Cassazione: «La statura minima in Trenitalia discrimina le lavoratrici»
Una forma di discriminazione sessuale indiretta nei confronti delle donne. Così la Cassazione ha definito il requisito minimo di altezza, fissato in un metro e sessanta da Trenitalia, per poter partecipare alla procedura di assunzione per la figura di capotreno. Un requisito che, stando alla decisione della Cassazione, deve essere disapplicato. E per questa ragione, Trenitalia è stata condannata ad assumere Angela T., una aspirante lavoratrice esclusa per via della sua statura che non rispondeva allo standard minimo fissato dalla società. Società che, tra l'altro, davanti alla Corte Suprema non è riuscita a indicare nessuna mansione prevista dal contratto per la quale fosse assolutamente necessario essere alti almeno 1 metro e 60.
Respinto dunque il ricorso con il quale Trenitalia, nonostante la condanna all'assunzione – in primo grado e poi in secondo, dalla Corte di Appello di Roma nel 2014 - ha continuato a battersi contro l'assunzione di Angela e dunque contro quella delle ''capo servizio treno'' sotto il metro e sessanta.

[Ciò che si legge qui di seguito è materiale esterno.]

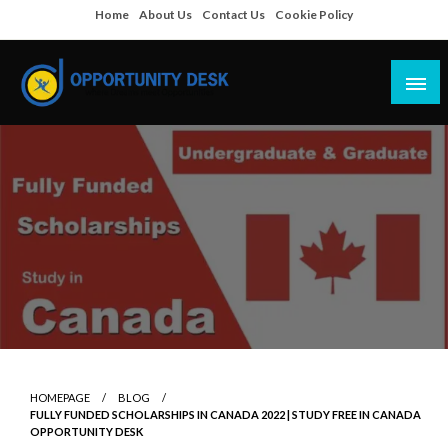
Skip
Home
About Us
Contact Us
Cookie Policy
to
content
Empowering Your Path to Opportunities
Opportunity Desk
HOMEPAGE
BLOG
FULLY FUNDED SCHOLARSHIPS IN CANADA 2022 | STUDY FREE IN CANADA
OPPORTUNITY DESK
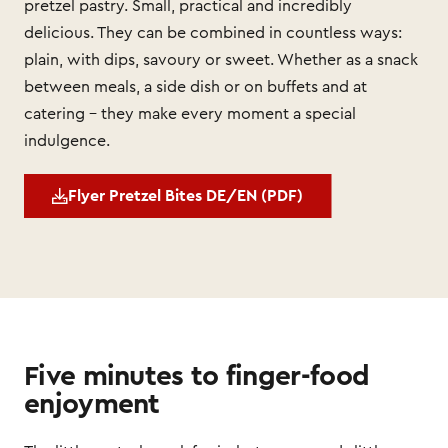
pretzel pastry. Small, practical and incredibly
delicious. They can be combined in countless ways:
plain, with dips, savoury or sweet. Whether as a snack
between meals, a side dish or on buffets and at
catering – they make every moment a special
indulgence.
Flyer Pretzel Bites DE/EN (PDF)
Five minutes to finger-food
enjoyment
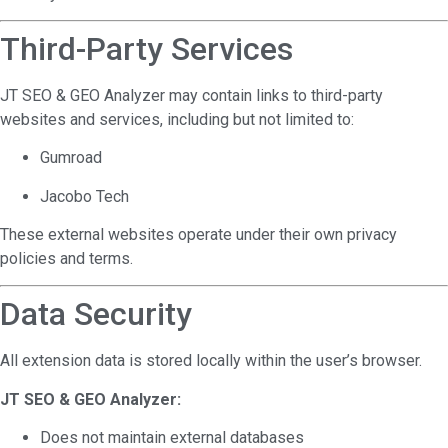
Third-Party Services
JT SEO & GEO Analyzer may contain links to third-party
websites and services, including but not limited to:
Gumroad
Jacobo Tech
These external websites operate under their own privacy
policies and terms.
Data Security
All extension data is stored locally within the user’s browser.
JT SEO & GEO Analyzer:
Does not maintain external databases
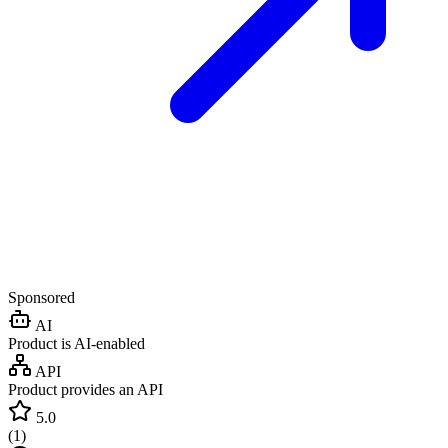
Sponsored
AI
Product is AI-enabled
API
Product provides an API
5.0
(
1
)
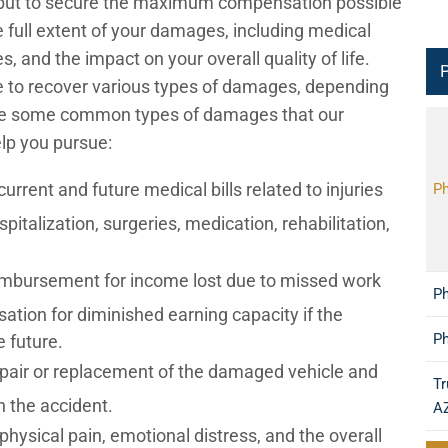
kly but to secure the maximum compensation possible
e full extent of your damages, including medical
 and the impact on your overall quality of life.
P
ble to recover various types of damages, depending
are some common types of damages that our
lp you pursue:
rrent and future medical bills related to injuries
Ph
pitalization, surgeries, medication, rehabilitation,
mbursement for income lost due to missed work
Ph
ation for diminished earning capacity if the
Ph
e future.
pair or replacement of the damaged vehicle and
Tr
n the accident.
A
ysical pain, emotional distress, and the overall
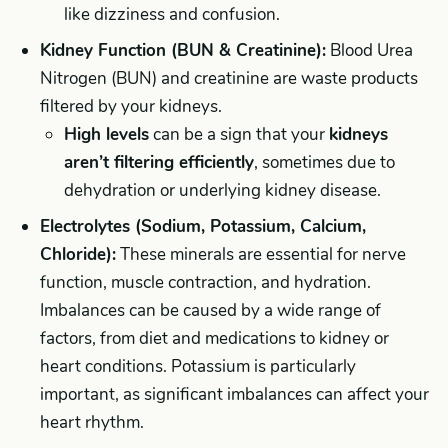
like dizziness and confusion.
Kidney Function (BUN & Creatinine):
Blood Urea
Nitrogen (BUN) and creatinine are waste products
filtered by your kidneys.
High levels
can be a sign that your
kidneys
aren’t filtering efficiently
, sometimes due to
dehydration or underlying kidney disease.
Electrolytes (Sodium, Potassium, Calcium,
Chloride):
These minerals are essential for nerve
function, muscle contraction, and hydration.
Imbalances can be caused by a wide range of
factors, from diet and medications to kidney or
heart conditions. Potassium is particularly
important, as significant imbalances can affect your
heart rhythm.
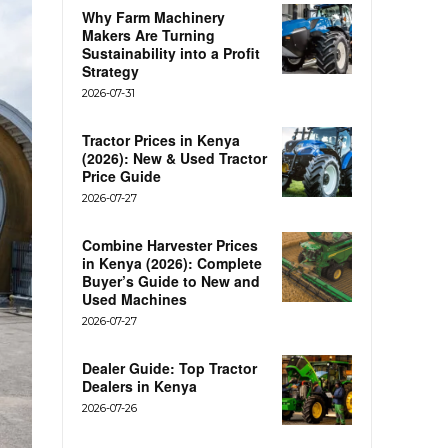
Why Farm Machinery
Makers Are Turning
Sustainability into a Profit
Strategy
2026-07-31
Tractor Prices in Kenya
(2026): New & Used Tractor
Price Guide
2026-07-27
Combine Harvester Prices
in Kenya (2026): Complete
Buyer’s Guide to New and
Used Machines
2026-07-27
Dealer Guide: Top Tractor
Dealers in Kenya
2026-07-26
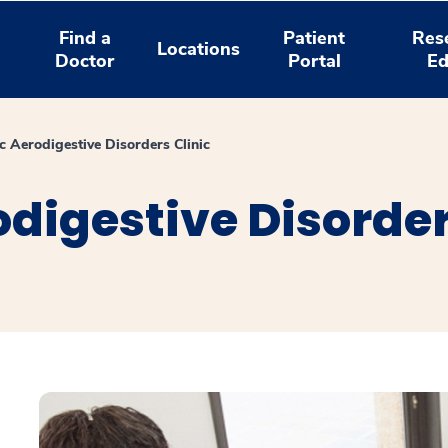
Find a
Patient
Res
Locations
Doctor
Portal
Ed
c Aerodigestive Disorders Clinic
odigestive Disorder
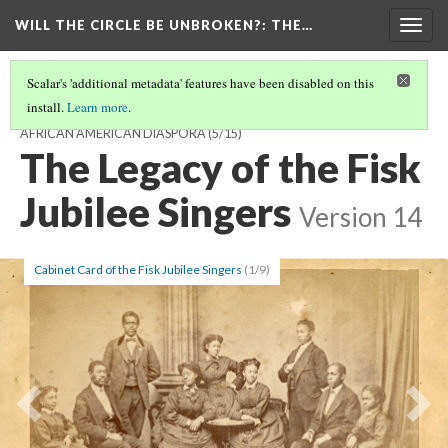
WILL THE CIRCLE BE UNBROKEN?
: THE…
Togg
navig
Scalar's 'additional metadata' features have been disabled on this
install.
Learn more
.
WILL THE CIRCLE BE UNBROKEN? THE SACRED MUSIC OF THE
AFRICAN AMERICAN DIASPORA
(5/15)
The Legacy of the Fisk
Jubilee Singers
Version 14
Cabinet Card of the Fisk Jubilee Singers
(1/9)
Previous
Ne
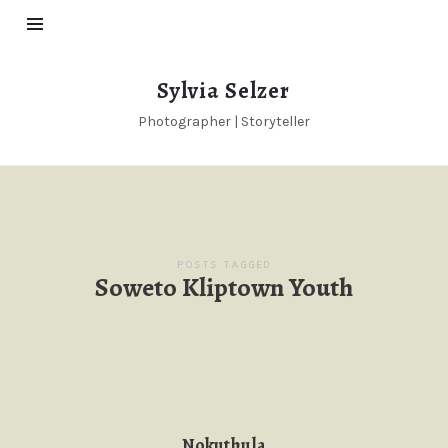
Sylvia
Sylvia Selzer
Selzer
Photographer | Storyteller
POSTS TAGGED
Soweto Kliptown Youth
Nokuthula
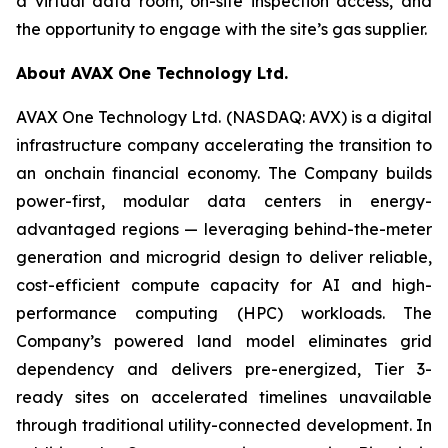
a virtual data room, on-site inspection access, and
the opportunity to engage with the site’s gas supplier.
About AVAX One Technology Ltd.
AVAX One Technology Ltd. (NASDAQ: AVX) is a digital
infrastructure company accelerating the transition to
an onchain financial economy. The Company builds
power-first, modular data centers in energy-
advantaged regions — leveraging behind-the-meter
generation and microgrid design to deliver reliable,
cost-efficient compute capacity for AI and high-
performance computing (HPC) workloads. The
Company’s powered land model eliminates grid
dependency and delivers pre-energized, Tier 3-
ready sites on accelerated timelines unavailable
through traditional utility-connected development. In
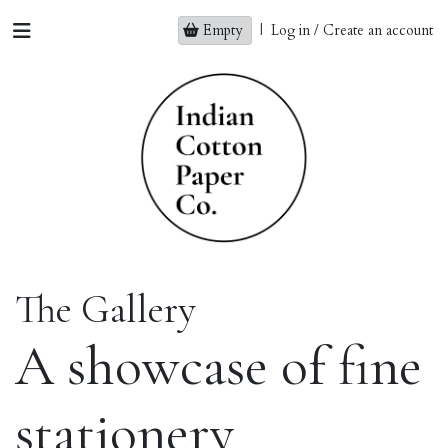
Empty
|
Log in / Create an account
The Gallery
A showcase of fine
stationery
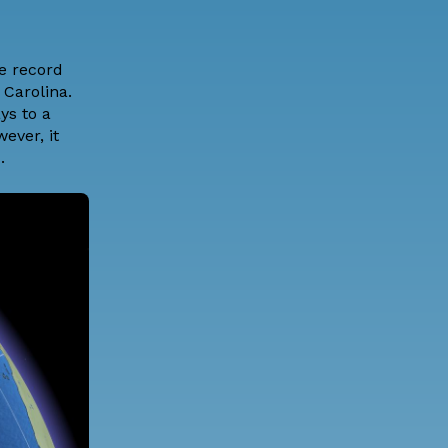
e record
 Carolina.
ys to a
ever, it
.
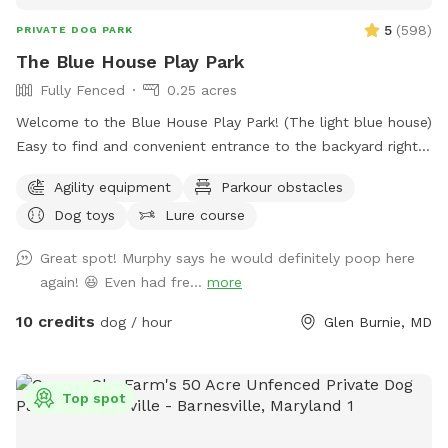
5
(
598
)
PRIVATE DOG PARK
The Blue House Play Park
Fully Fenced
0.25 acres
Welcome to the Blue House Play Park! (The light blue house)
Easy to find and convenient entrance to the backyard right
in front of the driveway. Feel free to park on the drive or in
Agility equipment
Parkour obstacles
front of the house if parking is available, or anywhere you
Dog toys
Lure course
see fit in the cul-de-sac. You will have uninterrupted time
with your pup(s) in my large fenced-in backyard. I have two
Great spot! Murphy says he would definitely poop here
doggos but won't be outside during your booked time, I
again! 😆 Even had fre...
more
sometimes will have an extra pup in the house as I also
offer dog boarding through Rover, but again they won't be
10 credits
dog / hour
Glen Burnie, MD
out while you visit. Feel free to use the hose for water and
the trash can to dispose of waste. I have a container of dog
toys available for use, as well as added agility equipment
Top spot
for those who wish to do a little training. Feel free to use
the hose/wash area to rinse off your dogs paws after play,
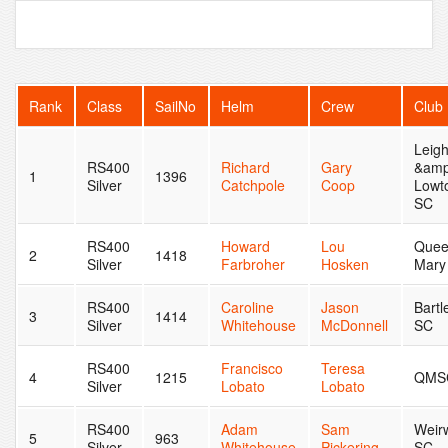
Rank
Class
SailNo
Helm
Crew
Club
Leig
RS400
Richard
Gary
&amp
1
1396
Silver
Catchpole
Coop
Lowt
SC
RS400
Howard
Lou
Que
2
1418
Silver
Farbroher
Hosken
Mary
RS400
Caroline
Jason
Bartl
3
1414
Silver
Whitehouse
McDonnell
SC
RS400
Francisco
Teresa
4
1215
QMS
Silver
Lobato
Lobato
RS400
Adam
Sam
Weir
5
963
Silver
Whitehouse
Pickering
SC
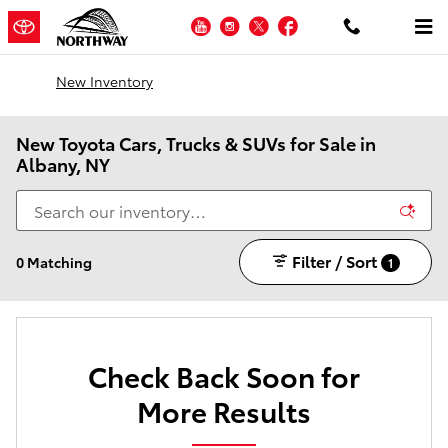
Skip to main content
YouTube
Instagram
Twitter
Facebook
New Inventory
New Toyota Cars, Trucks & SUVs for Sale in
Albany, NY
Filter / Sort
0 Matching
1
Check Back Soon for
More Results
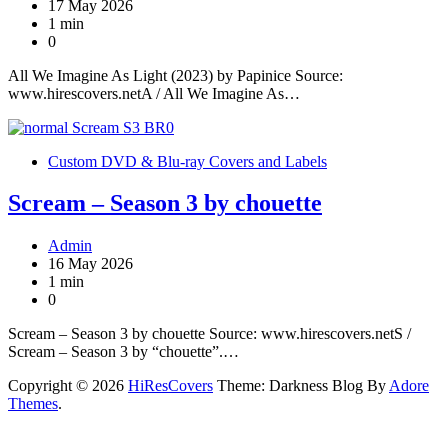
17 May 2026
1 min
0
All We Imagine As Light (2023) by Papinice Source:
www.hirescovers.netA / All We Imagine As…
Custom DVD & Blu-ray Covers and Labels
Scream – Season 3 by chouette
Admin
16 May 2026
1 min
0
Scream – Season 3 by chouette Source: www.hirescovers.netS /
Scream – Season 3 by “chouette”.…
Copyright © 2026
HiResCovers
Theme: Darkness Blog By
Adore
Themes
.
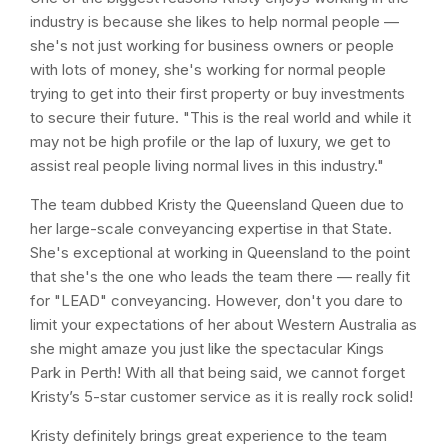
industry is because she likes to help normal people —
she's not just working for business owners or people
with lots of money, she's working for normal people
trying to get into their first property or buy investments
to secure their future. "This is the real world and while it
may not be high profile or the lap of luxury, we get to
assist real people living normal lives in this industry."
The team dubbed Kristy the Queensland Queen due to
her large-scale conveyancing expertise in that State.
She's exceptional at working in Queensland to the point
that she's the one who leads the team there — really fit
for "LEAD" conveyancing. However, don't you dare to
limit your expectations of her about Western Australia as
she might amaze you just like the spectacular Kings
Park in Perth! With all that being said, we cannot forget
Kristy’s 5-star customer service as it is really rock solid!
Kristy definitely brings great experience to the team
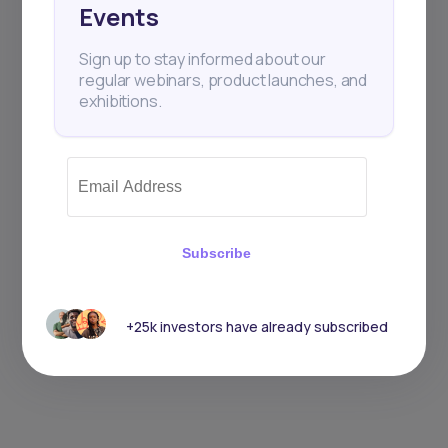
Events
Sign up to stay informed about our
regular webinars, product launches, and
exhibitions.
Subscribe
+25k investors have already subscribed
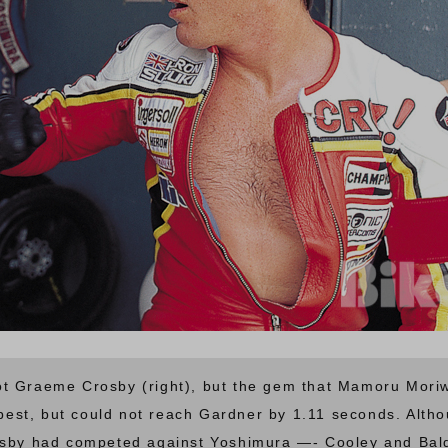
t Graeme Crosby (right), but the gem that Mamoru Moriw
 best, but could not reach Gardner by 1.11 seconds. Altho
rosby had competed against Yoshimura —- Cooley and Ba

Nel motivare la decisione, i giudici hanno detto di aver applicato il principio di diritto per cui, in tema di requisiti per l'assunzione, «la statura minima identica per uomini e donne è in contrasto con il principio di uguaglianza perché presuppone erroneamente la non sussistenza della diversità di statura mediamente riscontrabile tra uomini e donne e comporta una discriminazione indiretta a sfavore di queste ultime». Nell'elencare i suoi requisiti, la società deve dunque tenere conto delle diversità fisiche di genere. Ma il giudice ha anche valutato in concreto «il requisito richiesto dell'altezza rispetto alle mansioni da svolgere».